Review: Emily’s Ember from Seven Brides

Author: Jason Harris
March 6, 2016

Back in 2011, I reviewed Emily’s Ember and gave it a shrug. However, I’m returning today with a refined palette and second look at this locally made red ale.

Emily’s Ember is made from Seven Brides Brewing in Silverton, Oregon. The beer is a classic American red ale, which means it should have a higher degree of malt profile to compliment its hoppy boost. This is a lighter ale at 4.5% and only 35 IBUs and therefore should appeal to most beer lovers as it’s not too bitter.

How does it taste?

Emily’s Ember pours a deep reddish brown color and leaves a light head that quickly disappears. It has a unique smell of caramel and nut tartness that makes you excited to take your first sip.

The taste is malty – with hints of nut and caramel. There’s a very dry taste to this ale as you pick up on the hint of hops and bitterness at the end of your sip.

Keep in mind though, this beer does not a strong taste, one way or the other. It’s a beer that will appeal to many because it’s not too hoppy and not too malty – just smooth all around.

Should I buy it?

Yes, you should absolutely try Emily’s Ember. It’s great for a pint if you can find it on tap.

Review: Seven Brides’ Emily’s Ember

Author: Jason Harris
May 23, 2010

For today’s brew from Seven Brides is Emily’s Ember.  Upon pouring this beer, it’s apparent this amber ale is rich in color.  I would almost call this beer a brown ale because of its deep color.

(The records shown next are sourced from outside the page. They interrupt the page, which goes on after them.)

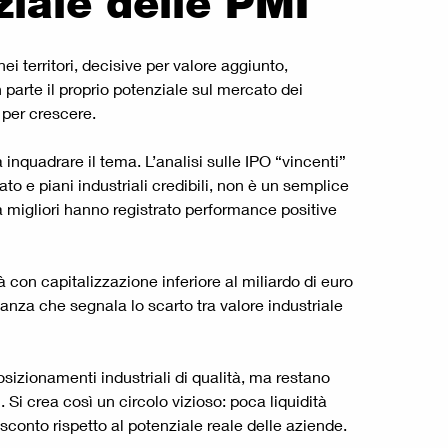
ziale delle PMI
i territori, decisive per valore aggiunto,
 parte il proprio potenziale sul mercato dei
i per crescere.
inquadrare il tema. L’analisi sulle IPO “vincenti”
to e piani industriali credibili, non è un semplice
tà migliori hanno registrato performance positive
à con capitalizzazione inferiore al miliardo di euro
nza che segnala lo scarto tra valore industriale
posizionamenti industriali di qualità, ma restano
 Si crea così un circolo vizioso: poca liquidità
o sconto rispetto al potenziale reale delle aziende.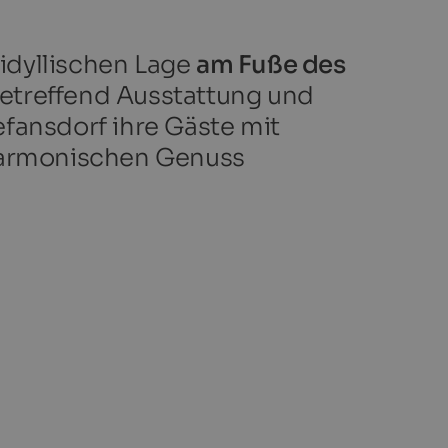
 idyllischen Lage
am Fuße des
betreffend Ausstattung und
fansdorf ihre Gäste mit
 harmonischen Genuss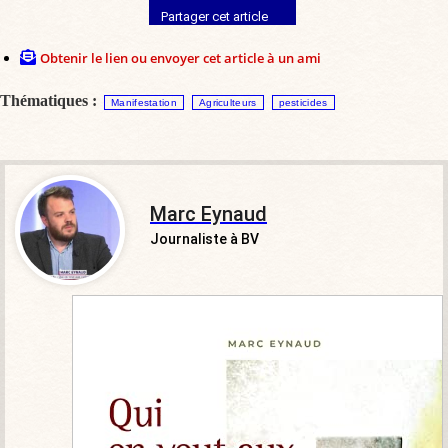
Partager cet article
Obtenir le lien ou envoyer cet article à un ami
Thématiques :
Manifestation
Agriculteurs
pesticides
Marc Eynaud
Journaliste à BV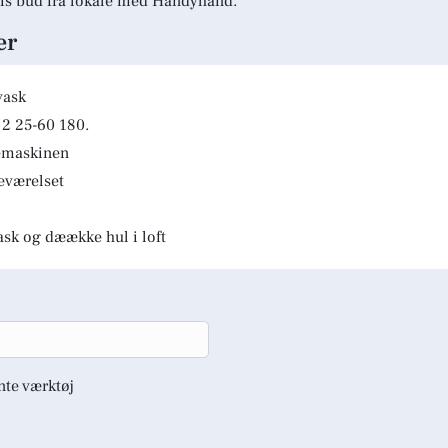
is bud fra lokale med Handyhand.
er
vask
2 25-60 180.
kemaskinen
deværelset
ask og dæække hul i loft
nte værktøj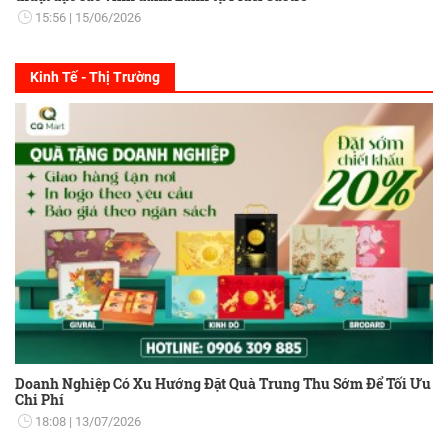
15:56
15/06/2026
Kinh Tế - Thị Trường
Doanh Nghiệp Có Xu Hướng Đặt Quà Trung Thu Sớm Để Tối Ưu
Chi Phí
18:08
13/07/2026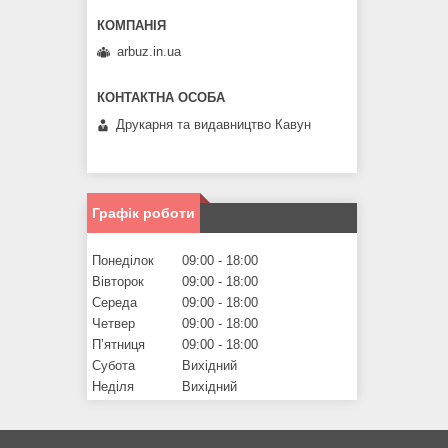
arbuz.in.ua
Друкарня та видавництво Кавун
Графік роботи
Понеділок
09:00
18:00
Вівторок
09:00
18:00
Середа
09:00
18:00
Четвер
09:00
18:00
Пʼятниця
09:00
18:00
Субота
Вихідний
Неділя
Вихідний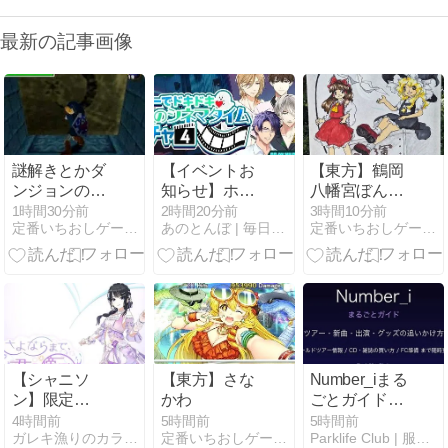
最新の記事画像
謎解きとかダ
【イベントお
【東方】鶴岡
ンジョンのギ
知らせ】ホラ
八幡宮ぼんぼ
ミックが面白
ーでドキドキ
り祭
1時間30分前
2時間20分前
3時間10分前
定番いちおしゲーム！
あのとんぼ | 毎日を幸せに満たすためのブログ
定番いちおしゲーム！
いと思ったゲ
♡ふたりのシ
ームある？
ネマタイムガ
チャ④
【シャニソ
【東方】さな
Number_iまる
ン】限定
かわ
ごとガイド｜
★3【点の
ツアー・新
4時間前
5時間前
5時間前
ガレキ漁りのカラスダイアリー
定番いちおしゲーム！
Parklife Club | 服も、音楽も、ゲームも。
渚】風野 灯織
曲・グッズの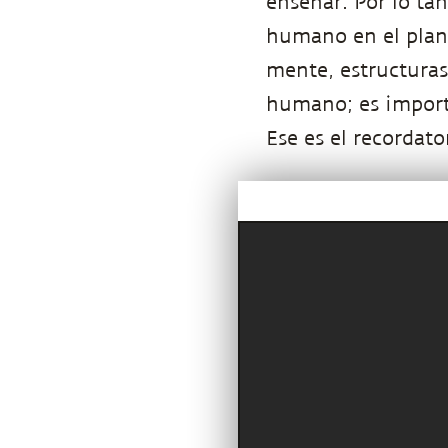
enseñar. Por lo tan
humano en el plane
mente, estructuras 
humano; es importa
Ese es el recordat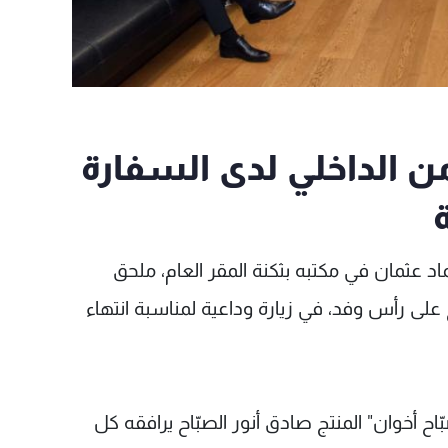
ن الداخلي لدى السفارة
ماد عثمان في مكتبه بثكنة المقر العام، ملحق
 على رأس وفد، في زيارة وداعية لمناسبة انتهاء
ح أخوان" المنتج صادق أنور الصبّاح يرافقه كل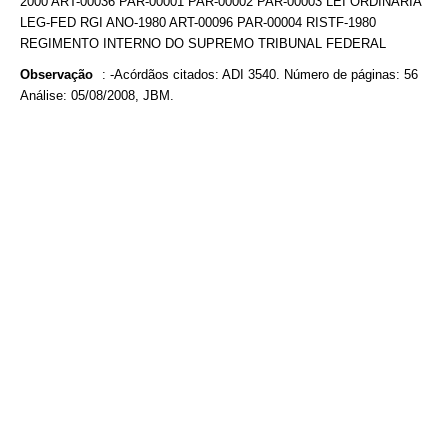
2000 ART-00036 PAR-00001 PAR-00002 PAR-00003 LEI ORDINÁRIA
LEG-FED RGI ANO-1980 ART-00096 PAR-00004 RISTF-1980
REGIMENTO INTERNO DO SUPREMO TRIBUNAL FEDERAL
Observação
:
-Acórdãos citados: ADI 3540. Número de páginas: 56
Análise: 05/08/2008, JBM.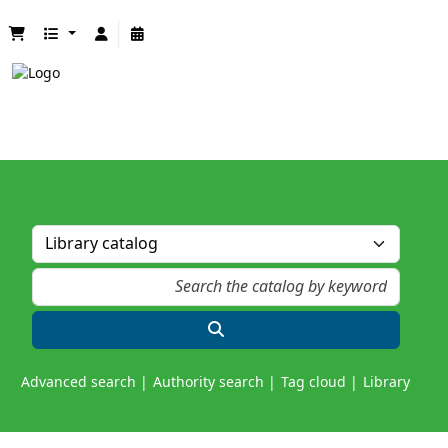
Advanced search
Authority search
Tag cloud
Library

Through some serious malt action, Emily’s Ember has a very nutty taste that quickly exits your palette as the swig ends.  The caramel comes and goes quickly and you are left with a slightly malty after-taste.

I cannot compare the this amber ale to any other beer I’ve had.  There’s a nut brown ale that is very similar to me that I think is from Newcastle.

Honestly speaking, Emily’s Ember is a forgettable beer because is has no discernible qualities that make me remember it.  It comes and goes without giving me any memorable facets to get me to talk about it to those who ask.

If you’re into Newcastle, give Emily’s Ember a try.  Otherwise, this is likely one to skip.